Superstardom is nothing new for singers of what we now call classical music. Although comparing different historical epochs is always a fool's game, Enrico Caruso in his heyday was the most popular entertainer in the Western world, probably more like the Michael Jackson of his age than the Pavarotti. Even before such early 20th-century sopranos as Mary Garden and Lily Pons became household names, the convention of the adored, temperamental prima donna was sufficiently well established that Puccini could write an opera about one such fictional last-named diva Tosca.
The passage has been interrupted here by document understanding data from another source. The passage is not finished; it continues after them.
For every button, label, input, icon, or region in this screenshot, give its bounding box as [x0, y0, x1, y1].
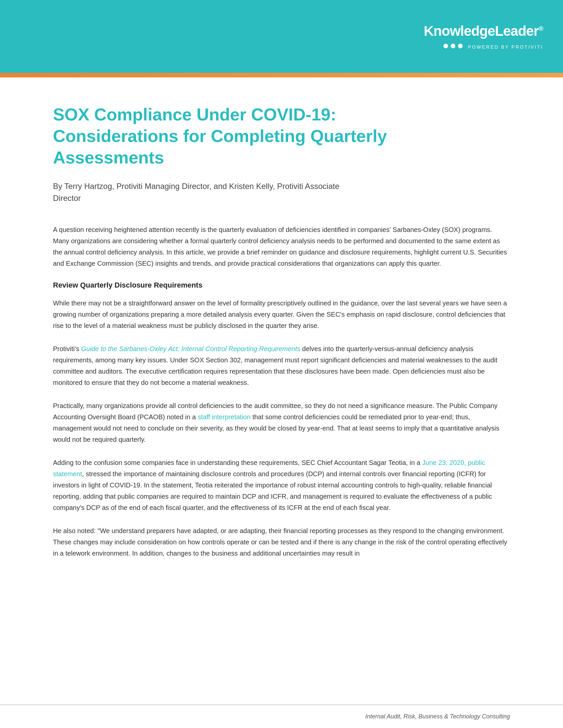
section1-para2: Protiviti's Guide to the Sarbanes-Oxley … [53, 343, 510, 388]
guide-link[interactable]: Guide to the Sarbanes-Oxley Act: Interna… [81, 345, 301, 352]
accent-bar [0, 73, 563, 77]
intro-paragraph: A question receiving heightened attentio… [53, 224, 510, 269]
dot-1 [444, 44, 448, 48]
section1-heading: Review Quarterly Disclosure Requirements [53, 281, 510, 290]
section1-para1: While there may not be a straightforward… [53, 297, 510, 331]
section1-para3: Practically, many organizations provide … [53, 400, 510, 445]
section1-para4-before-link: Adding to the confusion some companies f… [53, 459, 422, 466]
page-header: KnowledgeLeader® POWERED BY PROTIVITI [0, 0, 563, 73]
trademark-symbol: ® [539, 25, 543, 32]
section1-para2-before-link: Protiviti's [53, 345, 81, 352]
header-teal-left [0, 0, 371, 73]
section1-para4: Adding to the confusion some companies f… [53, 457, 510, 513]
dot-2 [451, 44, 455, 48]
main-content: SOX Compliance Under COVID-19: Considera… [0, 77, 563, 597]
dot-3 [458, 44, 463, 48]
page-footer: Internal Audit, Risk, Business & Technol… [0, 705, 563, 728]
section1-para5: He also noted: "We understand preparers … [53, 525, 510, 559]
section1-para4-after-link: , stressed the importance of maintaining… [53, 470, 492, 511]
header-brand-area: KnowledgeLeader® POWERED BY PROTIVITI [371, 0, 563, 73]
brand-name: KnowledgeLeader® [424, 23, 543, 39]
brand-dots-row [444, 44, 463, 48]
article-title: SOX Compliance Under COVID-19: Considera… [53, 104, 417, 168]
article-byline: By Terry Hartzog, Protiviti Managing Dir… [53, 180, 351, 204]
footer-text: Internal Audit, Risk, Business & Technol… [365, 713, 510, 720]
brand-subtitle: POWERED BY PROTIVITI [468, 44, 543, 50]
staff-interpretation-link[interactable]: staff interpretation [198, 413, 251, 421]
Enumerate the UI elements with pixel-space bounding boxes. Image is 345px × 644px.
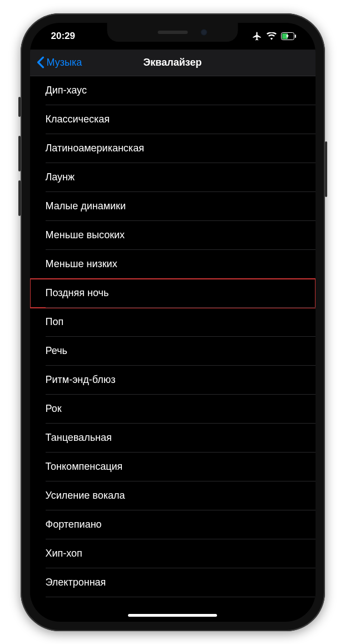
screen: 20:29 Музыка Эквалайзер <box>30 23 316 622</box>
device-frame: 20:29 Музыка Эквалайзер <box>21 13 325 631</box>
eq-preset-list: Дип-хаусКлассическаяЛатиноамериканскаяЛа… <box>30 76 316 597</box>
battery-charging-icon <box>281 32 297 40</box>
mute-switch <box>18 97 21 117</box>
eq-preset-row[interactable]: Танцевальная <box>30 424 316 453</box>
eq-preset-row[interactable]: Тонкомпенсация <box>30 453 316 481</box>
eq-preset-row[interactable]: Меньше низких <box>30 250 316 279</box>
eq-preset-label: Ритм-энд-блюз <box>46 374 116 386</box>
speaker-grille <box>157 31 188 34</box>
front-camera <box>201 29 208 36</box>
svg-rect-2 <box>295 35 296 38</box>
volume-down-button <box>18 180 21 216</box>
eq-preset-label: Хип-хоп <box>46 548 82 559</box>
chevron-left-icon <box>37 56 45 68</box>
nav-bar: Музыка Эквалайзер <box>30 50 316 76</box>
power-button <box>325 141 327 197</box>
volume-up-button <box>18 136 21 171</box>
back-label: Музыка <box>47 57 82 68</box>
eq-preset-label: Танцевальная <box>46 432 112 444</box>
eq-preset-label: Усиление вокала <box>46 490 125 502</box>
airplane-mode-icon <box>252 31 262 41</box>
eq-preset-label: Фортепиано <box>46 519 102 530</box>
status-icons <box>252 31 301 41</box>
notch <box>107 23 238 42</box>
eq-preset-row[interactable]: Речь <box>30 337 316 366</box>
eq-preset-label: Классическая <box>46 114 110 125</box>
eq-preset-row[interactable]: Лаунж <box>30 163 316 192</box>
eq-preset-label: Речь <box>46 345 67 357</box>
home-indicator[interactable] <box>128 614 217 617</box>
eq-preset-row[interactable]: Классическая <box>30 105 316 134</box>
eq-preset-row[interactable]: Дип-хаус <box>30 76 316 105</box>
eq-preset-row[interactable]: Усиление вокала <box>30 481 316 510</box>
eq-preset-label: Электронная <box>46 577 106 588</box>
eq-preset-row[interactable]: Фортепиано <box>30 510 316 539</box>
eq-preset-row[interactable]: Электронная <box>30 568 316 597</box>
eq-preset-row[interactable]: Латиноамериканская <box>30 134 316 163</box>
eq-preset-row[interactable]: Малые динамики <box>30 192 316 221</box>
back-button[interactable]: Музыка <box>30 56 82 68</box>
eq-preset-label: Малые динамики <box>46 200 126 212</box>
eq-preset-label: Латиноамериканская <box>46 142 144 154</box>
eq-preset-label: Рок <box>46 403 62 415</box>
eq-preset-row[interactable]: Меньше высоких <box>30 221 316 250</box>
eq-preset-row[interactable]: Рок <box>30 395 316 424</box>
eq-preset-row[interactable]: Ритм-энд-блюз <box>30 366 316 395</box>
eq-preset-label: Поздняя ночь <box>46 287 109 299</box>
eq-preset-label: Меньше низких <box>46 258 117 270</box>
eq-preset-label: Меньше высоких <box>46 229 125 241</box>
eq-preset-row[interactable]: Хип-хоп <box>30 539 316 568</box>
status-time: 20:29 <box>45 31 75 42</box>
wifi-icon <box>267 32 277 40</box>
eq-preset-label: Дип-хаус <box>46 85 87 96</box>
eq-preset-row[interactable]: Поздняя ночь <box>30 279 316 308</box>
eq-preset-label: Тонкомпенсация <box>46 461 123 473</box>
eq-preset-label: Поп <box>46 316 64 328</box>
eq-preset-label: Лаунж <box>46 171 75 183</box>
eq-preset-row[interactable]: Поп <box>30 308 316 337</box>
Cecilia Bartoli is no Tosca -- she became a star without a series of legendary stage performances behind her, without having flowers or corpulent rich men cast at her feet in Milanese restaurants. Her strikingly pure mezzo-soprano tone, natural vivacity, and gawky figlia-next-door good looks had been packaged and marketed to millions of listeners before she ever appeared in a major opera house. There was a musical reason for this as well as a money reason; Bartoli's voice may be beautiful, but it isn't big. When she finally debuted at New York's Metropolitan Opera earlier this year, some critics wondered what all the fuss was about: An appealing young mezzo -- so what else is new?
On disc, however, there has been little argument, either with Bartoli's delightful bestselling compilations of Mozart and Rossini songs or her work in full-length operas. (Her irrepressible performance as La Cenerentola may be the finest ever recorded.) Now arrives that most difficult of moments for star singers, the move away from core repertory. This can often take nightmarish forms: ghastly arrangements of Broadway songs, to indicate lightheartedness; lugubrious mooing through Schubert lieder and extended Wagnerian scenes, to indicate seriousness; duets with Sting or Bono or any other washed-up mononomic pop star.
Given that context, this album of obscure -- at least to most North American ears -- French art songs is not too bad; it's a curiosity rather than a triumph or disaster. On the level of pure sound, unsurprisingly, it is often surpassingly lovely. Bartoli is accompanied here only by the piano of Myung-Whun Chung, known as one of French music's most eloquent exponents. Their recording of Berlioz's "La Mort d'Ophilie," for instance, is finely balanced, full of light, shade, and running water. The trouble arises when you struggle to follow the lyric, and realize that Bartoli's effervescent musical personality is strikingly unsuited to the tormented inwardness and self-conscious fatalism of French Romanticism.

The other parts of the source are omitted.